At last week’s Toronto City Council session, members voted 18 to 2 in favour of freezing development charges at their current rates, effective May 1. This came a week before DCs were set to rise by 4%, and offers some semblance of reprieve for new housing development in the city, which has been trampled by the excessive cost of doing business.
As outlined in a motion that went to Council on April 23 and 24, the city’s Chief Financial Officer is authorized, as of Thursday, to use Section 27 agreements on all new housing developments to suspend DC increases until a “comprehensive review” has been completed and a new by-law adopted. However, the freeze is only in the event that the Province fails to respond to Toronto’s ongoing pleas to waive the requirement to index its DCs every year.
DCs in Toronto have skyrocketed over the past 15 years or so, and last year, Toronto saw not one but two sets of increases — one on May 1, 2024, and then a second on June 6, 2024 as a result of Bill 185.
As of June 6, 2024, DCs for a non-rental one-bedroom apartment or condo have increased to $52,676. For a unit with two or more bedrooms, they’re up to $80,690. Those same figures back in May 2009 were $4,985 and $8,021, respectively. But even if you didn’t want to go as far back as that, DCs were $37,081 for a one-bedroom unit and $56,804 for unit with two or more bedrooms as of August 2023, marking year-over-year rises of around 42% for both between 2023 and 2024.
Residential development charges rates (non-rental), per dwelling unit or dwelling room, effective June 6, 2024/City of Toronto
“Freezing development charges is better than increasing them, but let’s not confuse the issue: development charges are already far too high,” says President and CEO of Republic Developments Matthew Young. “They are a direct contributor to the housing affordability crisis in Toronto. Nobody deserves a pat on the back for simply not making a bad situation even worse.”
“I think raising development charges in this environment would have been extremely tone deaf and would warrant great criticism. Halting increases was politically necessary,” Young adds. “If [the City was] listening, they would have made motions to reduce or remove development charges, or worked more proactively with other levels of government to find ways to offset those costs in a more sustainable way that doesn’t burden homebuyers who are already stretched to their limits.”
Young is also Chair of the Coalition Against New-Home Taxes (CANT), and getting government to reduce taxes like DCs is what the initiative is all about. This latest move from the City falls short of spurring the “dollar for dollar” relief CANT would offer homeowners if the City lowered DCs in any way. As an example, when Conservative leader Pierre Poilievre announced at the end of March that his party would axe the goods and service tax on new homes sold under $1.3 million, Young told STOREYS that the 30 or so builders associated with CANT would revise the price of a $1.25 million home by $62,500 to $1,187,500.
“When the City of Toronto meets the moment and cuts development charges, we will be the first to applaud those efforts,” he says.

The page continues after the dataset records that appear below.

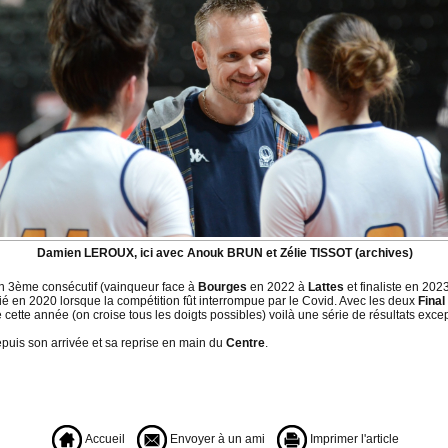
Damien LEROUX, ici avec Anouk BRUN et Zélie TISSOT (archives)
on 3ème consécutif (vainqueur face à
Bourges
en 2022 à
Lattes
et finaliste en 202
fié en 2020 lorsque la compétition fût interrompue par le Covid. Avec les deux
Final
e cette année (on croise tous les doigts possibles) voilà une série de résultats exce
puis son arrivée et sa reprise en main du
Centre
.
Accueil
Envoyer à un ami
Imprimer l'article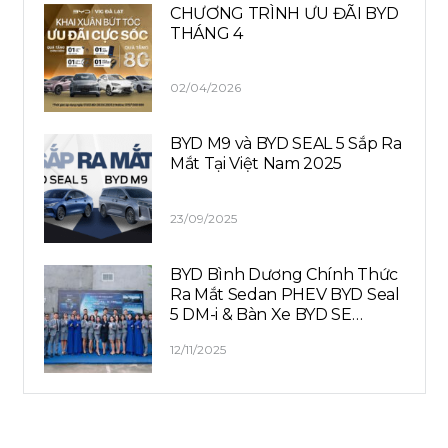
CHƯƠNG TRÌNH ƯU ĐÃI BYD
THÁNG 4
02/04/2026
BYD M9 và BYD SEAL 5 Sắp Ra
Mắt Tại Việt Nam 2025
23/09/2025
BYD Bình Dương Chính Thức
Ra Mắt Sedan PHEV BYD Seal
5 DM-i & Bàn Xe BYD SE…
12/11/2025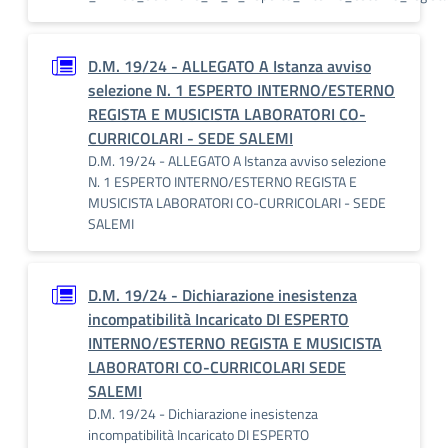
D.M. 19/24 - ALLEGATO A Istanza avviso
selezione N. 1 ESPERTO INTERNO/ESTERNO
REGISTA E MUSICISTA LABORATORI CO-
CURRICOLARI - SEDE SALEMI
D.M. 19/24 - ALLEGATO A Istanza avviso selezione
N. 1 ESPERTO INTERNO/ESTERNO REGISTA E
MUSICISTA LABORATORI CO-CURRICOLARI - SEDE
SALEMI
D.M. 19/24 - Dichiarazione inesistenza
incompatibilità Incaricato DI ESPERTO
INTERNO/ESTERNO REGISTA E MUSICISTA
LABORATORI CO-CURRICOLARI SEDE
SALEMI
D.M. 19/24 - Dichiarazione inesistenza
incompatibilità Incaricato DI ESPERTO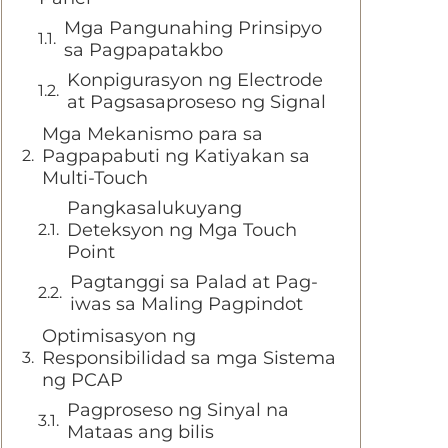
Mga Pangunahing Prinsipyo
sa Pagpapatakbo
Konpigurasyon ng Electrode
at Pagsasaproseso ng Signal
Mga Mekanismo para sa
Pagpapabuti ng Katiyakan sa
Multi-Touch
Pangkasalukuyang
Deteksyon ng Mga Touch
Point
Pagtanggi sa Palad at Pag-
iwas sa Maling Pagpindot
Optimisasyon ng
Responsibilidad sa mga Sistema
ng PCAP
Pagproseso ng Sinyal na
Mataas ang bilis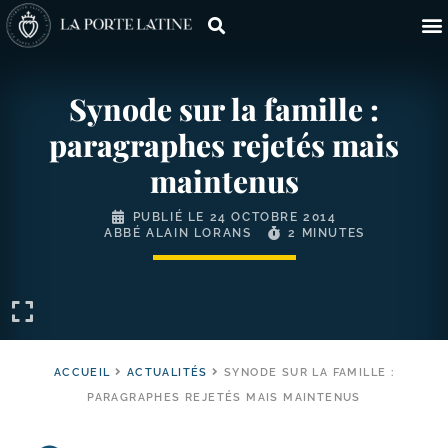
Synode sur la famille :
paragraphes rejetés mais
maintenus
PUBLIÉ LE
24 OCTOBRE 2014
ABBÉ ALAIN LORANS
2 MINUTES
ACCUEIL
ACTUALITÉS
SYNODE SUR LA FAMILLE :
PARAGRAPHES REJETÉS MAIS MAINTENUS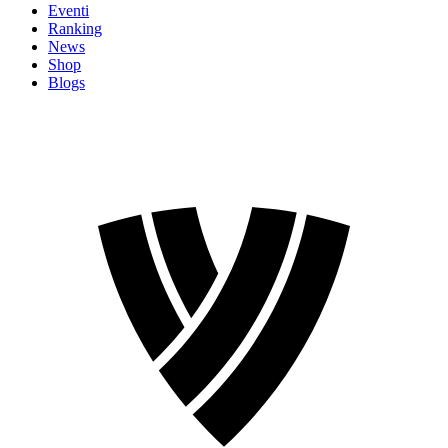
Eventi
Ranking
News
Shop
Blogs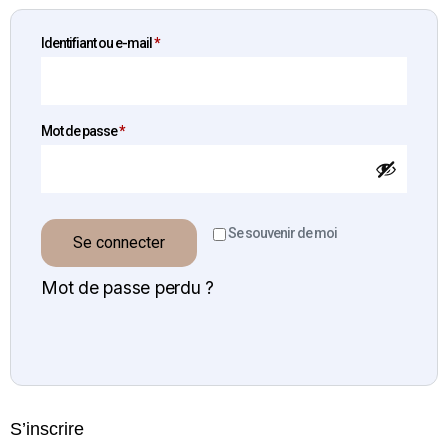
Identifiant ou e-mail
*
Mot de passe
*
Se souvenir de moi
Se connecter
Mot de passe perdu ?
S’inscrire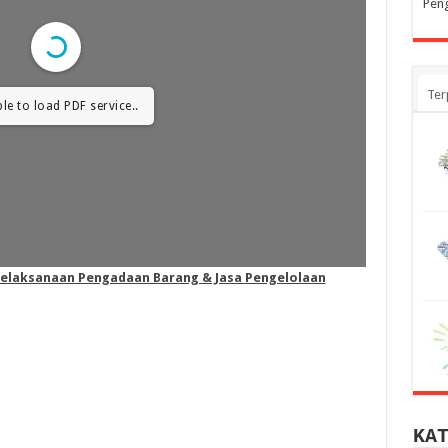
Peng
Ter
le to load PDF service..
elaksanaan Pengadaan Barang & Jasa Pengelolaan
KA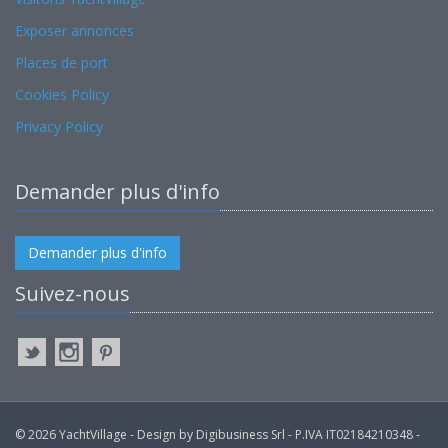
Exposer annonces
Places de port
Cookies Policy
Privacy Policy
Demander plus d'info
Demander plus d'info
Suivez-nous
© 2026 YachtVillage - Design by Digibusiness Srl - P.IVA IT02184210348 -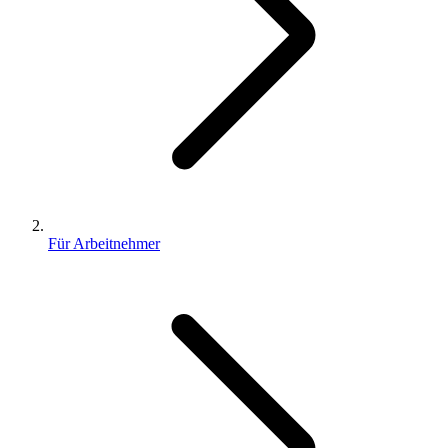
Für Arbeitnehmer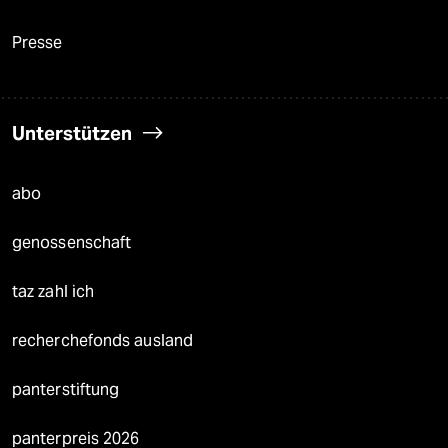
Presse
Unterstützen
abo
genossenschaft
taz zahl ich
recherchefonds ausland
panterstiftung
panterpreis 2026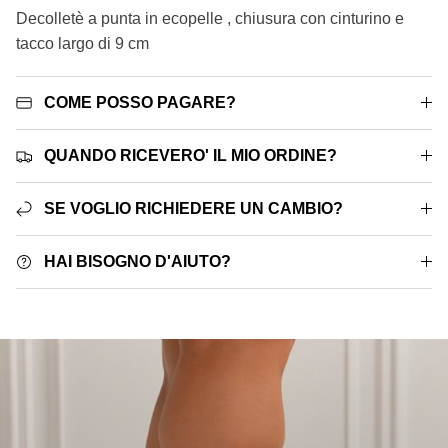
Decolletè a punta in ecopelle , chiusura con cinturino e
tacco largo di 9 cm
COME POSSO PAGARE?
QUANDO RICEVERO' IL MIO ORDINE?
SE VOGLIO RICHIEDERE UN CAMBIO?
HAI BISOGNO D'AIUTO?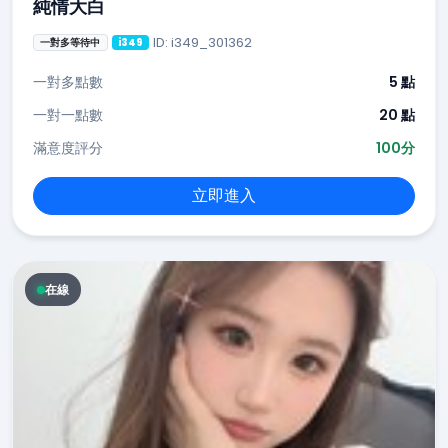
純情大白
ID: i349_301362
一對多等待中
i349
一對多點數
5 點
一對一點數
20 點
滿意度評分
100分
立即進入
在線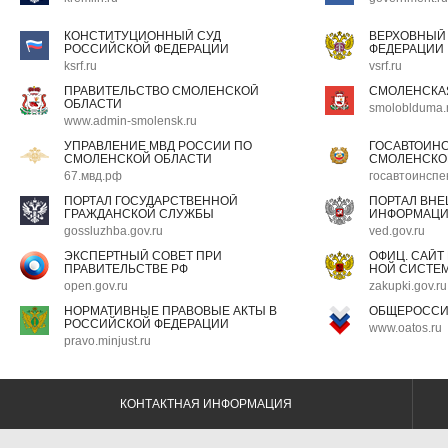
КОНСТИТУЦИОННЫЙ СУД
ВЕРХОВНЫЙ
РОССИЙСКОЙ ФЕДЕРАЦИИ
ФЕДЕРАЦИИ
ksrf.ru
vsrf.ru
ПРАВИТЕЛЬСТВО СМОЛЕНСКОЙ
СМОЛЕНСКА
ОБЛАСТИ
smoloblduma.
www.admin-smolensk.ru
УПРАВЛЕНИЕ МВД РОССИИ ПО
ГОСАВТОИН
СМОЛЕНСКОЙ ОБЛАСТИ
СМОЛЕНСКО
67.мвд.рф
госавтоинспе
ПОРТАЛ ГОСУДАРСТВЕННОЙ
ПОРТАЛ ВН
ГРАЖДАНСКОЙ СЛУЖБЫ
ИНФОРМАЦ
gossluzhba.gov.ru
ved.gov.ru
ЭКСПЕРТНЫЙ СОВЕТ ПРИ
ОФИЦ. САЙТ
ПРАВИТЕЛЬСТВЕ РФ
НОЙ СИСТЕМ
open.gov.ru
zakupki.gov.ru
НОРМАТИВНЫЕ ПРАВОВЫЕ АКТЫ В
ОБЩЕРОССИ
РОССИЙСКОЙ ФЕДЕРАЦИИ
www.oatos.ru
pravo.minjust.ru
КОНТАКТНАЯ ИНФОРМАЦИЯ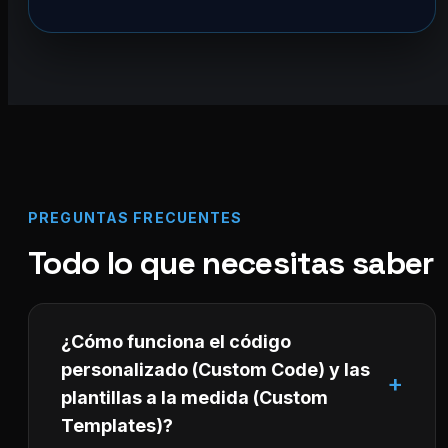
PREGUNTAS FRECUENTES
Todo lo que necesitas saber
¿Cómo funciona el código
personalizado (Custom Code) y las
plantillas a la medida (Custom
Templates)?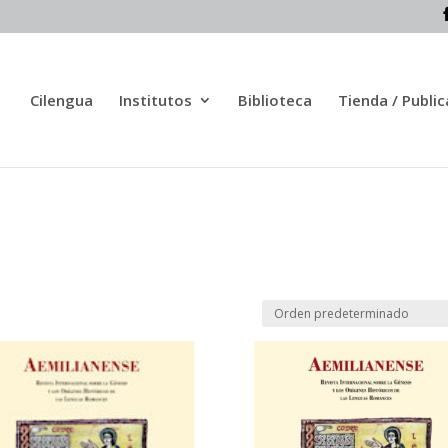
Cilengua
Institutos
Biblioteca
Tienda / Publi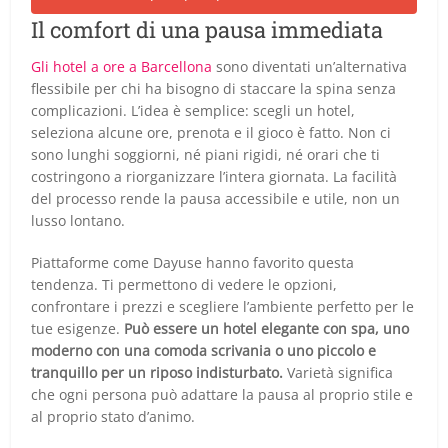
Il comfort di una pausa immediata
Gli hotel a ore a Barcellona
sono diventati un’alternativa
flessibile per chi ha bisogno di staccare la spina senza
complicazioni. L’idea è semplice: scegli un hotel,
seleziona alcune ore, prenota e il gioco è fatto. Non ci
sono lunghi soggiorni, né piani rigidi, né orari che ti
costringono a riorganizzare l’intera giornata. La facilità
del processo rende la pausa accessibile e utile, non un
lusso lontano.
Piattaforme come Dayuse hanno favorito questa
tendenza. Ti permettono di vedere le opzioni,
confrontare i prezzi e scegliere l’ambiente perfetto per le
tue esigenze.
Può essere un hotel elegante con spa, uno
moderno con una comoda scrivania o uno piccolo e
tranquillo per un riposo indisturbato.
Varietà significa
che ogni persona può adattare la pausa al proprio stile e
al proprio stato d’animo.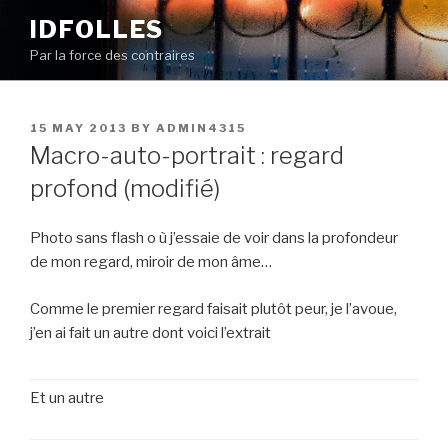
Skip
IDFOLLES
to
Par la force des contraires
content
POSTED
15 MAY 2013
BY
ADMIN4315
ON
Macro-auto-portrait : regard
profond (modifié)
Photo sans flash o ù j’essaie de voir dans la profondeur
de mon regard, miroir de mon âme…
Comme le premier regard faisait plutôt peur, je l’avoue,
j’en ai fait un autre dont voici l’extrait
Et un autre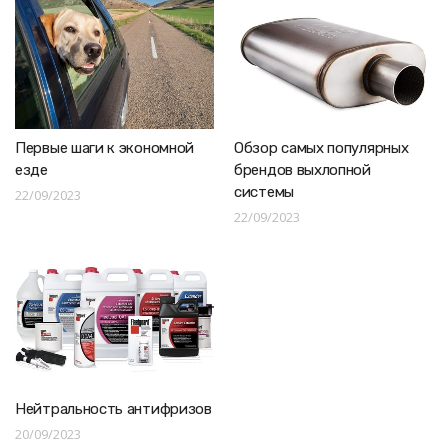
Первые шаги к экономной
Обзор самых популярных
езде
брендов выхлопной
системы
22/09/2023
22/09/2023
Нейтральность антифризов
20/09/2023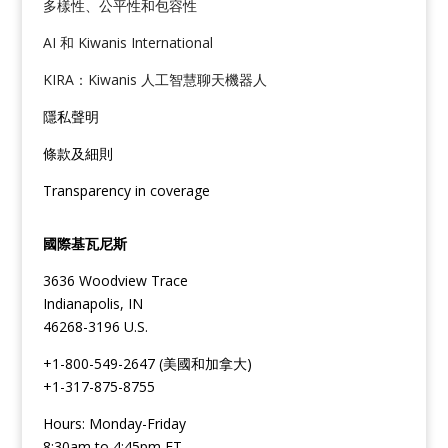
多樣性、公平性和包容性
AI 和 Kiwanis International
KIRA：Kiwanis 人工智慧聊天機器人
隱私聲明
條款及細則
Transparency in coverage
國際基瓦尼斯
3636 Woodview Trace
Indianapolis, IN
46268-3196 U.S.
+1-800-549-2647 (美國和加拿大)
+1-317-875-8755
Hours: Monday-Friday
8:30am to 4:45pm ET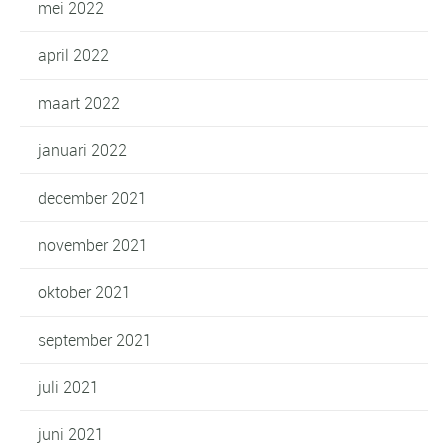
mei 2022
april 2022
maart 2022
januari 2022
december 2021
november 2021
oktober 2021
september 2021
juli 2021
juni 2021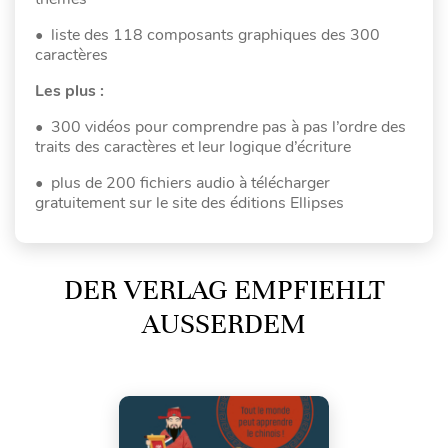
• liste des 118 composants graphiques des 300
caractères
Les plus :
• 300 vidéos pour comprendre pas à pas l’ordre des
traits des caractères et leur logique d’écriture
• plus de 200 fichiers audio à télécharger
gratuitement sur le site des éditions Ellipses
DER VERLAG EMPFIEHLT
AUSSERDEM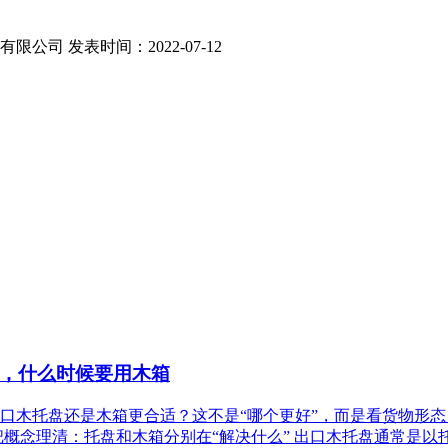
品有限公司
发表时间：2022-07-12
，什么时候要用木箱
口木托盘还是木箱更合适？这不是“哪个更好”，而是看货物形态
把概念理清：托盘和木箱分别在“解决什么” 出口木托盘通常是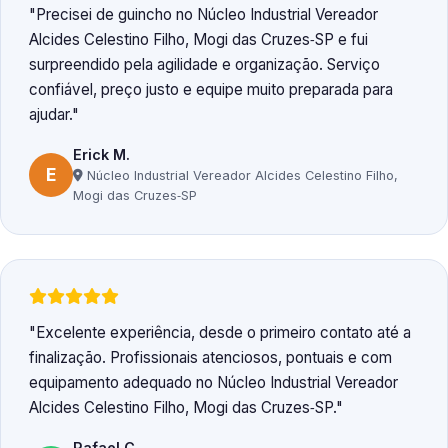
Precisei de guincho no Núcleo Industrial Vereador
Alcides Celestino Filho, Mogi das Cruzes‑SP e fui
surpreendido pela agilidade e organização. Serviço
confiável, preço justo e equipe muito preparada para
ajudar.
Erick M.
E
Núcleo Industrial Vereador Alcides Celestino Filho,
Mogi das Cruzes‑SP
Excelente experiência, desde o primeiro contato até a
finalização. Profissionais atenciosos, pontuais e com
equipamento adequado no Núcleo Industrial Vereador
Alcides Celestino Filho, Mogi das Cruzes‑SP.
Rafael C.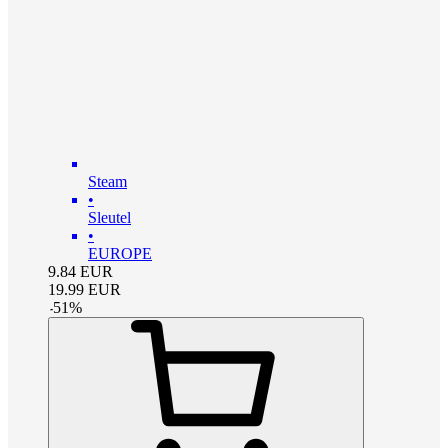
Steam
•
Sleutel
•
EUROPE
9.84
EUR
19.99
EUR
-
51
%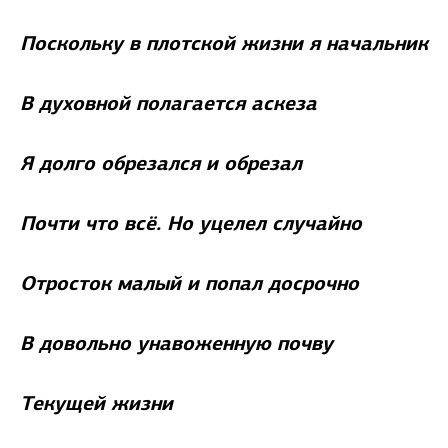
Поскольку в плотской жизни я начальник
В духовной полагается аскеза
Я долго обрезался и обрезал
Почти что всё. Но уцелел случайно
Отросток малый и попал досрочно
В довольно унавоженную почву
Текущей жизни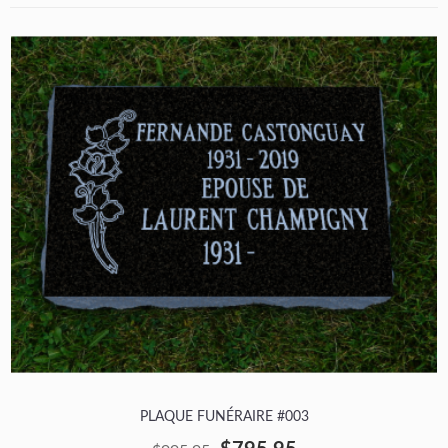
PLAQUE FUNÉRAIRE #003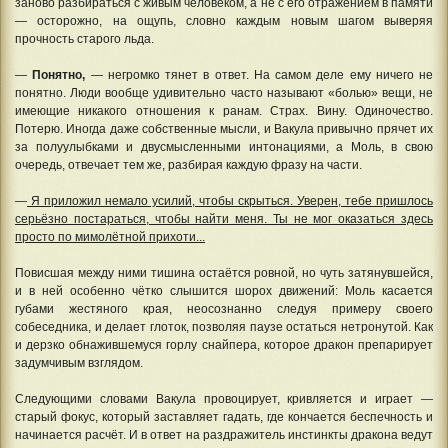
заново разбираться с живым человеком, а не с его отражением в памяти
— осторожно, на ощупь, словно каждым новым шагом выверяя
прочность старого льда.
—
Понятно,
— негромко тянет в ответ. На самом деле ему ничего не
понятно. Люди вообще удивительно часто называют «болью» вещи, не
имеющие никакого отношения к ранам. Страх. Вину. Одиночество.
Потерю. Иногда даже собственные мысли, и Вакула привычно прячет их
за полуулыбками и двусмысленными интонациями, а Моль, в свою
очередь, отвечает тем же, разбирая каждую фразу на части.
—
Я приложил немало усилий, чтобы скрыться. Уверен, тебе пришлось
серьёзно постараться, чтобы найти меня. Ты не мог оказаться здесь
просто по мимолётной прихоти...
Повисшая между ними тишина остаётся ровной, но чуть затянувшейся,
и в ней особенно чётко слышится шорох движений: Моль касается
губами жестяного края, неосознанно следуя примеру своего
собеседника, и делает глоток, позволяя паузе остаться нетронутой. Как
и дерзко обнажившемуся горлу снайпера, которое дракон препарирует
задумчивым взглядом.
Следующими словами Вакула провоцирует, кривляется и играет —
старый фокус, который заставляет гадать, где кончается беспечность и
начинается расчёт. И в ответ на раздражитель инстинкты дракона ведут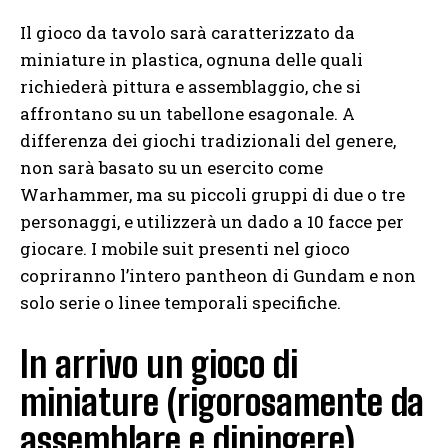
Il gioco da tavolo sarà caratterizzato da
miniature in plastica, ognuna delle quali
richiederà pittura e assemblaggio, che si
affrontano su un tabellone esagonale. A
differenza dei giochi tradizionali del genere,
non sarà basato su un esercito come
Warhammer, ma su piccoli gruppi di due o tre
personaggi, e utilizzerà un dado a 10 facce per
giocare. I mobile suit presenti nel gioco
copriranno l’intero pantheon di Gundam e non
solo serie o linee temporali specifiche.
In arrivo un gioco di
miniature (rigorosamente da
assemblare e dipingere)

Matt Young, President and CEO of Republic Developments and Chair of the Coalition Against New-Home Taxes
However, the City says it would need more funding for infrastructure from other levels of government to make that happen. According to last week’s motion, Toronto is facing “challenges” delivering infrastructure — something that DCs help to fund. The City’s $59 billion 10-Year Capital Plan includes $6.5 billion from DCs, with $1.2 billion allocated to water, wastewater, and sewer infrastructure, $950 million to road and intersection upgrades, $1 billion to parks and community centres, and $950 million to transit system capacity.
“Development charges will help build the infrastructure to serve tens of thousands of new homes in new communities at Quayside (4,700 homes), the Downsview airport lands (63,000 homes), Golden Mile (33,000 homes) and East Harbour (4,300 homes),” the motion says. “They will also fund Toronto’s one-third portion of the Eglinton East light-rail transit and Waterfront East light-rail transit, which are currently being designed.”
As for the new “development charge by-law” the City says it intends to develop, Young has some notes. If not removing or reducing DCs, he suggests deferring payments until new housing projects are complete. “That deferral will mean projects don’t need to finance those costs which improves the project economics meaningfully and will help projects moving forward again,” he says.
We’ve recently seen the City defer development charges on certain purpose-built rental and condo projects with at least 10% affordable housing — but of course, those incentives are being rolled out at a much smaller scale.